On May 6, 2019, the U.S. Department of Health and Human Services (HHS) Office for Civil Rights (OCR) announced an agreement  with Touchstone Medical Imaging, LLC (Touchstone), settling allegations that Touchstone violated the Health Insurance Portability and Accountability Act (HIPAA) Security Rule by allowing uncontrolled public access to patients’ protected health information (PHI).

Touchstone provides diagnostic medical imaging services in multiple states, including Nebraska, Texas, Colorado, Florida, and Arkansas. In May 2014, OCR received an email that alleged the Social Security numbers of Touchstone’s patients were available online through an insecure file transfer protocol web server. Touchstone learned of the insecure web server the same day OCR was notified. OCR initially investigated the allegation within a few days and discovered that PHI, including Social Security numbers, was visible through a Google search. Following a full investigation, OCR determined that names, dates of births, phone numbers, and addresses of over 300,000 patients had been accessible to the public through the insecure web server. Some patients’ Social Security numbers were also released. In addition, OCR discovered that Touchstone failed to enter into required business associate agreements, failed to conduct an accurate and thorough assessment of the potential risks and vulnerabilities to the confidentiality, integrity, and availability of electronic PHI, and failed to notify affected individuals and media outlets of the breach in a timely manner.

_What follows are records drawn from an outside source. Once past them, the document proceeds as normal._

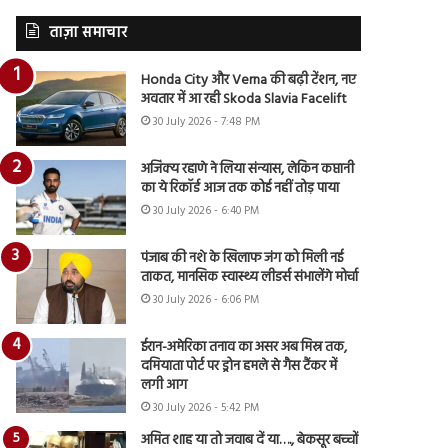
ताज़ा समाचार
Honda City और Verna की बढ़ी टेंशन, नए
अवतार में आ रही Skoda Slavia Facelift
30 July 2026 - 7:48 PM
अजिंक्य रहाणे ने लिया संन्यास, लेकिन कप्तानी
का ये रिकॉर्ड आज तक कोई नहीं तोड़ पाया
30 July 2026 - 6:40 PM
पंजाब की नशे के खिलाफ जंग को मिली नई
ताकत, मानसिक स्वास्थ्य लीडर्स संभालेंगे मोर्चा
30 July 2026 - 6:06 PM
ईरान-अमेरिका तनाव का असर अब मिस्र तक,
दमियाता पोर्ट पर ड्रोन हमले से गैस टैंकर में
लगी आग
30 July 2026 - 5:42 PM
अमित शाह या तो जवाब दें या…., बेकसूर बच्चों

As a result of the Resolution Agreement and Corrective Action Plan, Touchstone must pay $3 million in penalties to HHS and adhere to a Corrective Action Plan that requires it to:

• conduct an accounting of its business associates and provide HHS with its business associate agreements within 60 days;
• complete an analysis of security risks and vulnerabilities that incorporates all electronic equipment, data systems, programs, and applications of Touchstone or its affiliates that contain, store, transmit, or receive Touchstone e-PHI and submit the analysis to HHS for its approval;
• review and revise its written policies to comply with the Privacy, Security, and Breach Notification Rules and submit the policies to HHS for its approval;
• distribute its policies and procedures to its entire workforce, and to new workers within their first 14 days, and require new workers to sign a certification form stating they have read, understood, and will abide by the policies and procedures;
• prepare and submit to HHS for its approval proposed training materials for Touchstone’s workforce and provide training to all members of its workforce and new workers within their first 14 days of work; and
• submit to HHS an annual report that includes the company’s status in complying with the Corrective Action Plan, an updated accounting of business associates, a copy of all training materials, and verification that all members of the workforce have received the necessary training.

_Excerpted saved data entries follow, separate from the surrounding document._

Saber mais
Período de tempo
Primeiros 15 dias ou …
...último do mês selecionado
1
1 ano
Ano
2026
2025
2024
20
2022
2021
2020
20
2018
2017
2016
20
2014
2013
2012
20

OCR announced this settlement just one week after HHS announced that it will lower the maximum penalties it will assess for some HIPAA violations. Although the Touchstone Resolution Agreement was negotiated before the new limits took effect, it seems unlikely that the new guidelines would have lowered the penalty in this case. Under the new guidelines, the maximum amount for the most serious HIPAA violations remains unchanged at $1.5 million per type of violation per year. Given the OCR’s findings in this case—in particular that the breach came to light only after a third party reported it and that Touchstone failed to timely notify affected individuals of the breach—it seems likely that OCR would have placed this violation within the most serious category of violations in determining how much to assess. Thus, the Touchstone settlement reminds us that, notwithstanding the new guidelines, significant, uncorrected violations may still result in large monetary penalties and close monitoring from HHS.